» **Data shown**:
▼

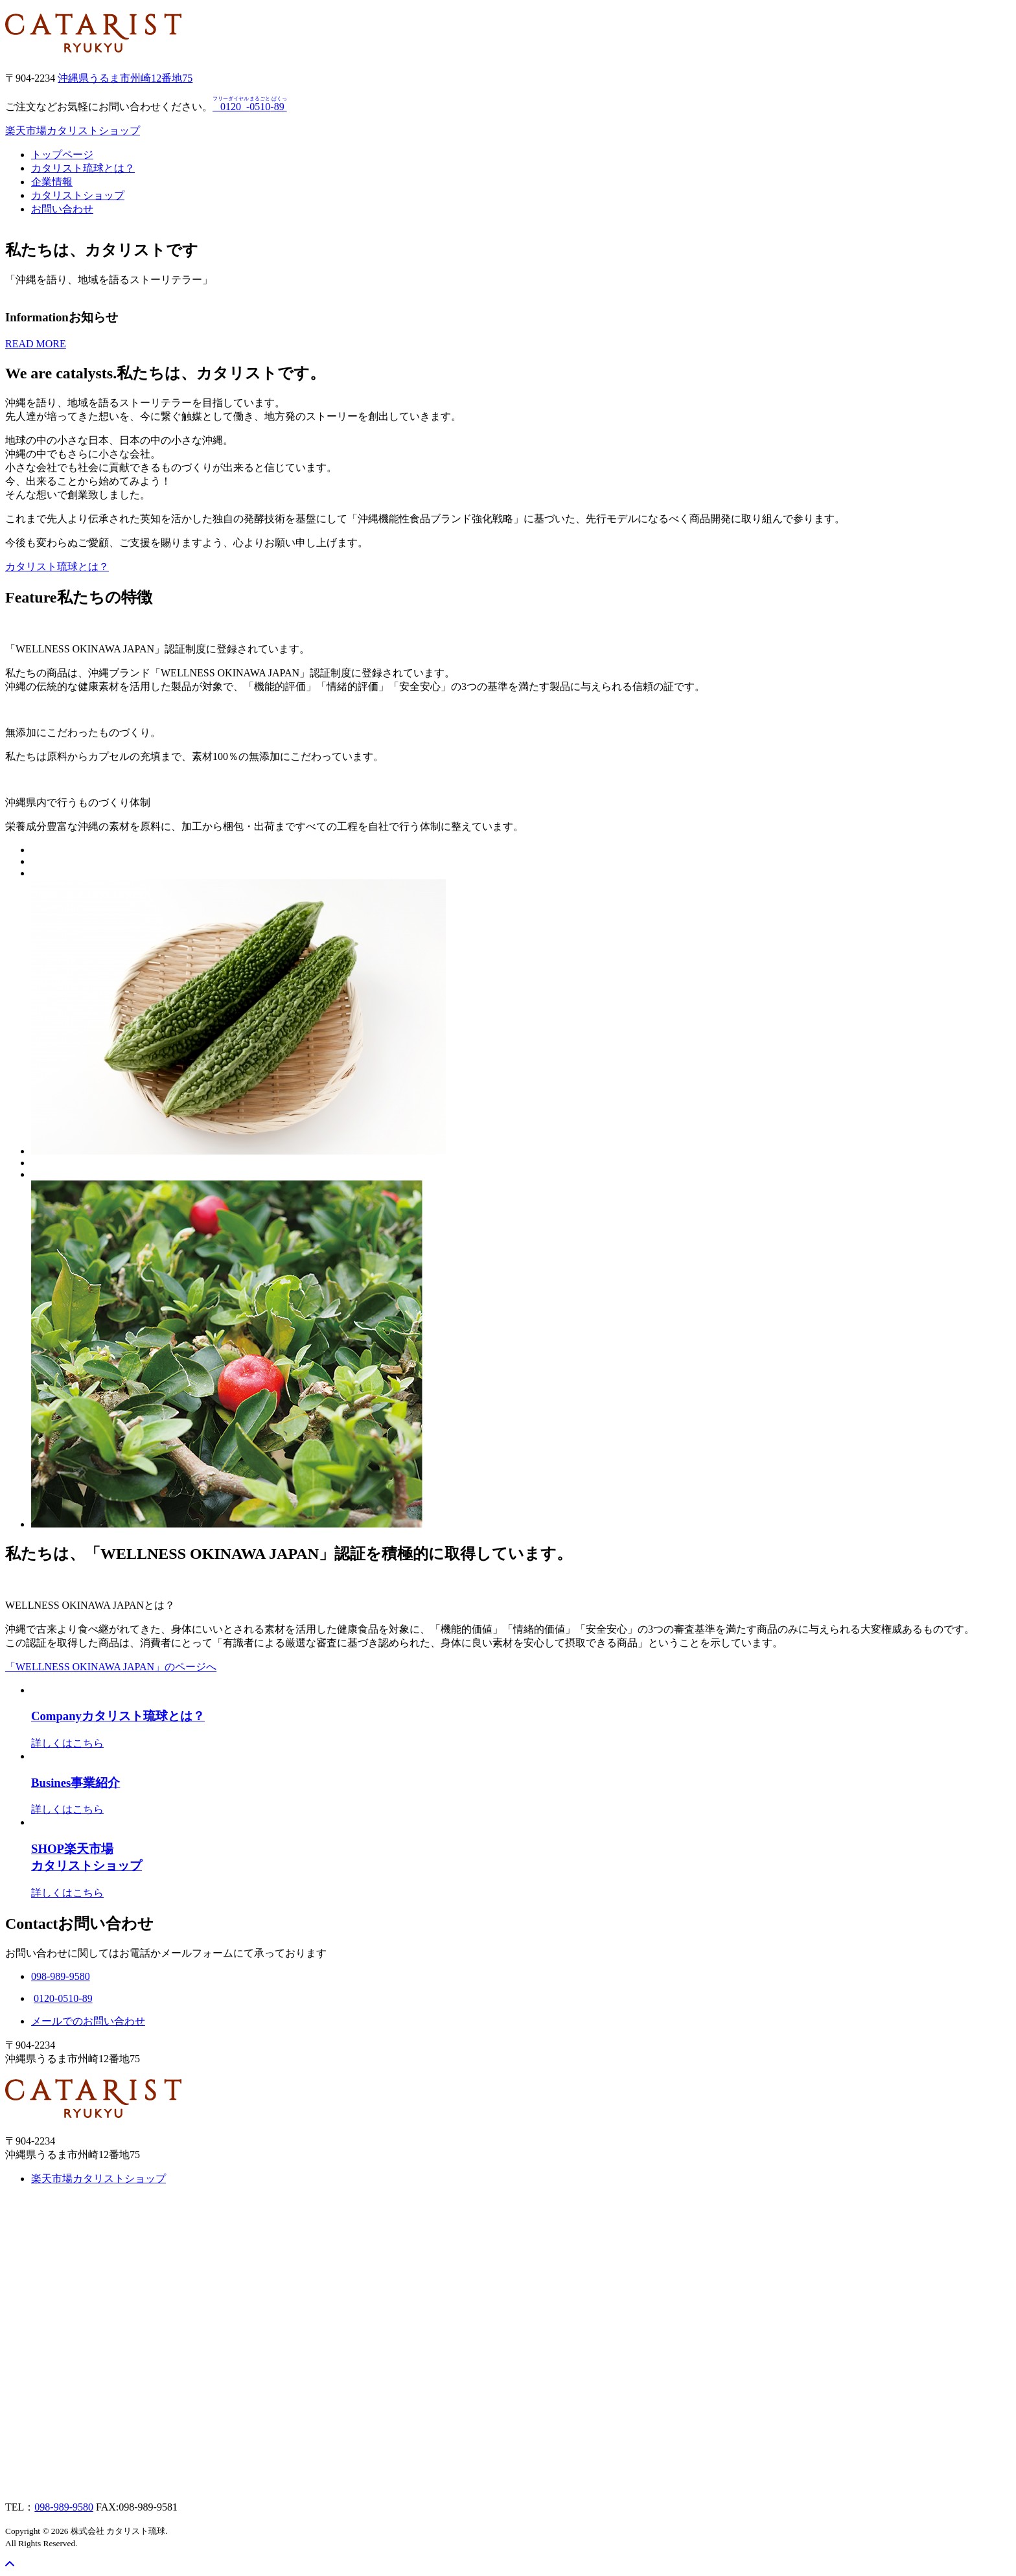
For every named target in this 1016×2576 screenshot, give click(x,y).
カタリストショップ (77, 195)
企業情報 (52, 181)
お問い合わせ (62, 208)
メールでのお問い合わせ (88, 2021)
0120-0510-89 (63, 1998)
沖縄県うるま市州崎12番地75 (125, 78)
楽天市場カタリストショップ (72, 130)
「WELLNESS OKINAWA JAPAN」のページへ (110, 1666)
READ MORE (35, 343)
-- (251, 106)
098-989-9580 (63, 2507)
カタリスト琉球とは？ (83, 168)
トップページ (62, 154)
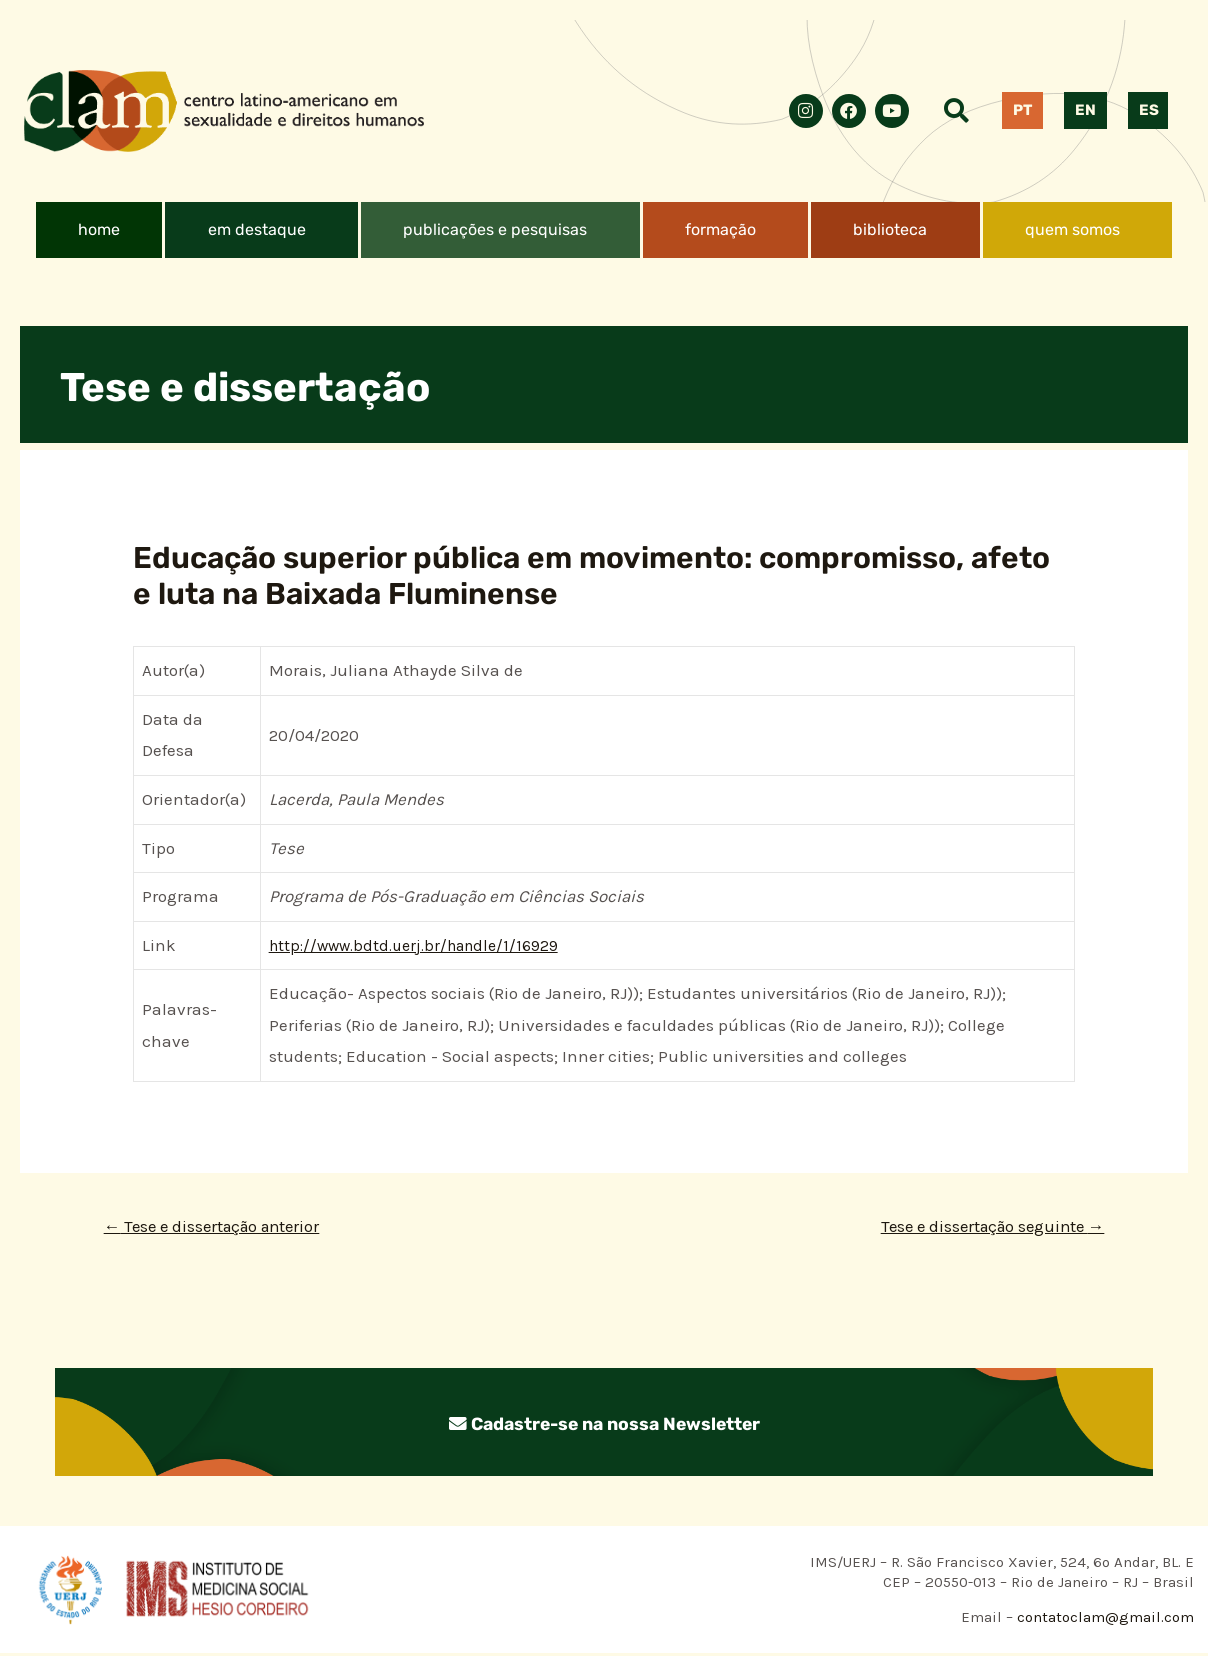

▲

» **Activity**: Repeat everything in the records above exactly; pictures are not part of the copy.

» **Result for this task**:
For every named target in this 1016×2576 screenshot, give click(x,y).
カタリストショップ (77, 195)
企業情報 (52, 181)
お問い合わせ (62, 208)
メールでのお問い合わせ (88, 2021)
0120-0510-89 (63, 1998)
沖縄県うるま市州崎12番地75 (125, 78)
楽天市場カタリストショップ (72, 130)
「WELLNESS OKINAWA JAPAN」のページへ (110, 1666)
READ MORE (35, 343)
-- (251, 106)
098-989-9580 (63, 2507)
カタリスト琉球とは？ (83, 168)
トップページ (62, 154)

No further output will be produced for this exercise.